El 27 de julio de 2026, el Servicio de Cambio Climático Copernicus de la Unión Europea comunicó que la temperatura media de la superficie global del mar llegó a 21,1 grados centígrados. Este valor representa el registro más alto desde que existen mediciones sistemáticas y supera el máximo anterior de 21,09°C, alcanzado en marzo de 2024. El dato fue confirmado a partir de observaciones satelitales y modelos climáticos que monitorean la evolución térmica de los océanos a escala planetaria.

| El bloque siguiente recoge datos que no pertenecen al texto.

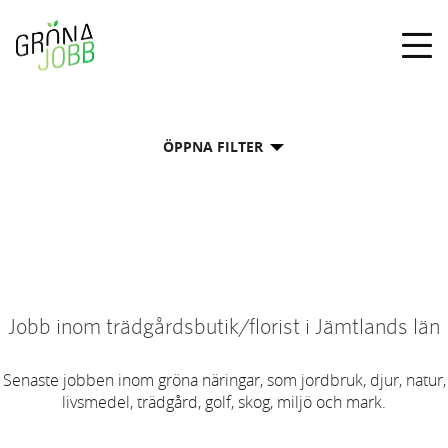
Togg
navig
ÖPPNA FILTER
Jobb inom trädgårdsbutik/florist i Jämtlands län
Senaste jobben inom gröna näringar, som jordbruk, djur, natur,
livsmedel, trädgård, golf, skog, miljö och mark.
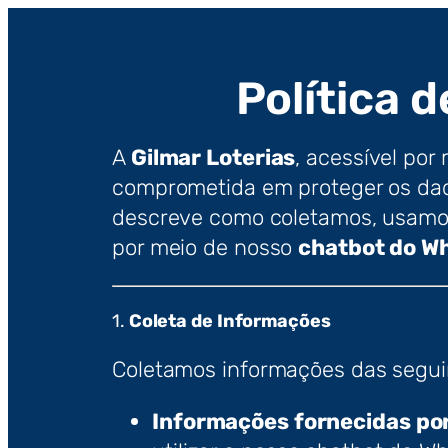
Política 
A
Gilmar Loterias
, acessível por
comprometida em proteger os dado
descreve como coletamos, usamos
por meio de nosso
chatbot do W
1.
Coleta de Informações
Coletamos informações das segui
Informações fornecidas po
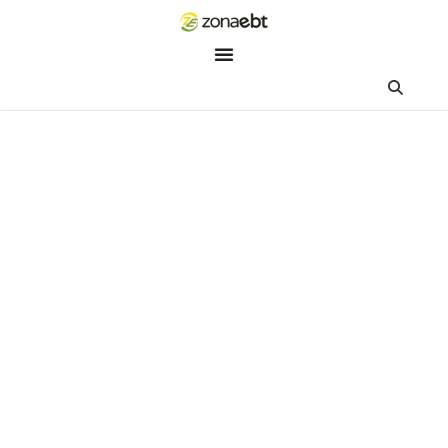
ZEBot
Asisten Digital ZonaEBT
Hai Kak!
Aku ZEBot, asisten digital ZonaEBT. Ada yang bisa kubantu ha
ini?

Datos oficiales y alcance de la medición
La información difundida por el Servicio de Cambio Climático Copernicus se basa en registros diarios de temperatura superficial marina, que permiten comparar tendencias interanuales y detectar anomalías respecto de los promedios históricos. El nuevo máximo global fue registrado el sábado 27 de julio, en un contexto de persistente calentamiento de los océanos vinculado tanto a factores de origen humano como a fenómenos naturales. El organismo europeo precisó que la cifra corresponde a la media global y no refleja necesariamente las condiciones de cada región o cuenca oceánica.
Factores que explican el aumento
Especialistas consultados por Copernicus atribuyen el incremento sostenido de la temperatura marina a la combinación de décadas de calentamiento global antropogénico y la influencia del fenómeno El Niño en el Pacífico tropical. El Niño, que se caracteriza por el aumento de la temperatura superficial en esa región, suele intensificar los efectos del cambio climático y modificar los patrones de circulación atmosférica y oceánica. Según los expertos, la interacción entre ambos factores ha generado condiciones propicias para la aparición de olas de calor marinas más frecuentes y prolongadas.

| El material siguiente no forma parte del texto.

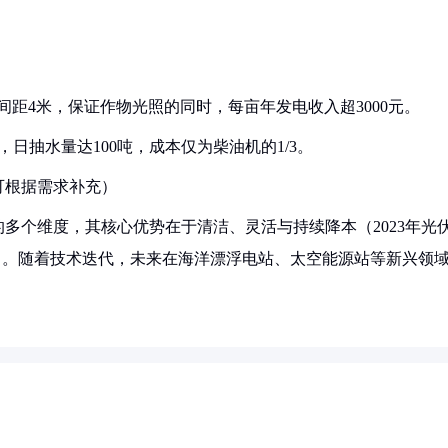
板间距4米，保证作物光照的同时，每亩年发电收入超3000元。
，日抽水量达100吨，成本仅为柴油机的1/3。
可根据需求补充）
多个维度，其核心优势在于清洁、灵活与持续降本（2023年光
90%）。随着技术迭代，未来在海洋漂浮电站、太空能源站等新兴领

Consecuencias para ecosistemas y comunidades
El aumento de la temperatura de los océanos tiene consecuencias directas sobre la biodiversidad marina y las comunidades costeras. De acuerdo con los datos de Copernicus, la cantidad de días con olas de calor marinas se triplicó desde la década de 1990, lo que genera presión sobre especies sensibles, como corales y peces, y afecta actividades económicas vinculadas a la pesca y el turismo. Además, el calentamiento oceánico puede agravar fenómenos meteorológicos extremos y alterar la distribución de nutrientes en el mar, con impacto en la productividad biológica.

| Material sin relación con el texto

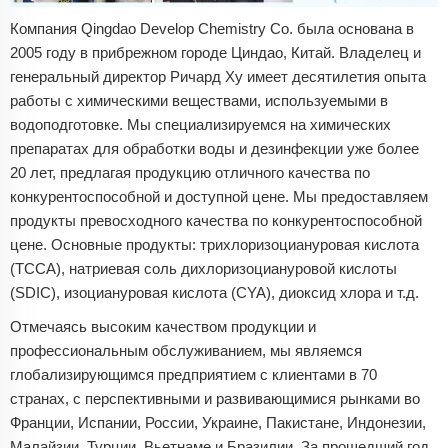
Компания Qingdao Develop Chemistry Co. была основана в
2005 году в прибрежном городе Циндао, Китай. Владелец и
генеральный директор Ричард Ху имеет десятилетия опыта
работы с химическими веществами, используемыми в
водоподготовке. Мы специализируемся на химических
препаратах для обработки воды и дезинфекции уже более
20 лет, предлагая продукцию отличного качества по
конкурентоспособной и доступной цене. Мы предоставляем
продукты превосходного качества по конкурентоспособной
цене. Основные продукты: трихлоризоциануровая кислота
(TCCA), натриевая соль дихлоризоциануровой кислоты
(SDIC), изоциануровая кислота (CYA), диоксид хлора и т.д.
Отмечаясь высоким качеством продукции и
профессиональным обслуживанием, мы являемся
глобализирующимся предприятием с клиентами в 70
странах, с перспективными и развивающимися рынками во
Франции, Испании, России, Украине, Пакистане, Индонезии,
Малайзии, Турции, Вьетнаме и Бразилии. За прошедший год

En el contexto de América Latina, distintos servicios meteorológicos nacionales han reportado episodios de temperaturas inusualmente elevadas y condiciones de sequía o lluvias intensas asociadas a la variabilidad climática. Por ejemplo, el Instituto Nacional de Meteorología de Brasil advirtió recientemente sobre riesgos de olas de calor y baja humedad en varias regiones, mientras que en Perú se han registrado jornadas con temperaturas variables y radiación UV elevada, como se informó en un reporte oficial sobre el pronóstico en Cuzco.
El concepto de ola de calor marina se utiliza para describir períodos en los que la temperatura superficial del mar supera significativamente los valores habituales para una región y época del año. Estas olas pueden durar desde varios días hasta semanas y tienen efectos acumulativos sobre los ecosistemas. La vigilancia de estos eventos es considerada clave para anticipar riesgos y diseñar estrategias de adaptación en sectores vulnerables.